Colorado, just like every state in the US, requires vehicle owners to have a minimal amount of liability insurance coverage,
yet the number of uninsured drivers is still too high. This is very problematic if you are injured
by an uninsured motorist who has caused an accident. You may not have the financial capacity to cover
the cost of property or bodily injury damages. In some cases, you as the motorist, may not have uninsured
motorist coverage, or the other driver is underinsured. A Denver uninsured motorist lawyer would
say to protect yourself in an instance where an at-fault party does not have enough bodily injury
As a result of the frequency of uninsured and under-insured motorists being involved in accidents, a Denver uninsured accident lawyer is usually asked what would happen to the victim if the person who caused the accident is either uninsured or underinsured.
A car accident claim can be a tricky situation unless you know the state laws governing uninsured motorists. First of all, with the prevalence of uninsured motorists in the city, or the state as a whole, a Denver auto accident lawyer would recommend getting uninsured or underinsured (UM/UIM) coverage as a part of your own auto insurance.
Colorado Law for Uninsured Motorists
As of January 1, 2008, the Colorado Revised Statute 10-4-609 closed loopholes from past events being exploited by insurance
companies and even victims. You can get in depth information about this from a Denver personal injury
lawyer like the Personal Injury Law Firm of Colorado if you want to learn more. The gist of the legislation though is
concerned with two major facets:.
The first of this is offsetting, which a Denver injury lawyer noticed was being exploited by insurance companies. Before the revised statute, insurance companies were not required to pay the full amount stipulated in the UM/UIM coverage purchased by the victim. After the revision, this car accident settlement is no longer permitted as the victim would get the complete amount from their insurance company apart from the money to be paid by the at-fault party’s insurance company.
On the other hand, motorists who own multiple vehicles, each of which has a UM/UIM coverage, he or she cannot stack the policies. In the past, victims were able to cash excessively from the loophole. If they had three vehicles with the aforementioned coverage, they could file a claim for the three policies at the same time to receive an even larger car accident settlement. If you need more clarification on the subject, you can always consult with a respected Denver personal injury lawyer. This new law changes Colorado’s UM/UIM coverage in two important ways.
- Before January 1, 2008, your insurance company could “offset” the amount paid by the at-fault driver’s insurance company against the amount available under your own UM policy.

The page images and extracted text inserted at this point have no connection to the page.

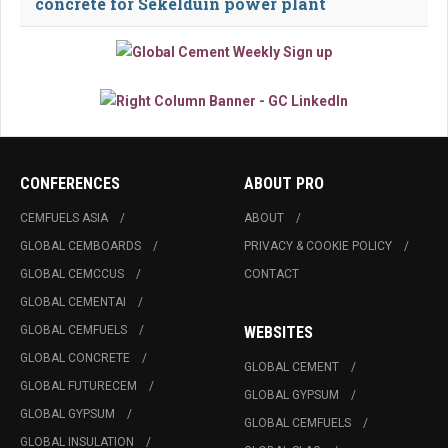
concrete for Sekelduin power plant
CONFERENCES
ABOUT PRO
CEMFUELS ASIA
ABOUT
GLOBAL CEMBOARDS
PRIVACY & COOKIE POLICY
GLOBAL CEMCCUS
CONTACT
GLOBAL CEMENTAI
GLOBAL CEMFUELS
WEBSITES
GLOBAL CONCRETE
GLOBAL CEMENT
GLOBAL FUTURECEM
GLOBAL GYPSUM
GLOBAL GYPSUM
GLOBAL CEMFUELS
GLOBAL INSULATION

- Before January 1, 2008 insurance companies were able to include “anti- stacking” language in their UM coverages that prevented those who pay for multiple policies on multiple cars in the same household from adding the UM coverages on each separate policy together in order to maximize coverage.
What is Uninsured (UM) or Under Insured (UIM) Insurance?
“NO TO SETOFF”. Your insurance company is not permitted to setoff or deduct the amount of money paid by the at-fault driver’s
insurance company against the amount of money available under your own UM policy.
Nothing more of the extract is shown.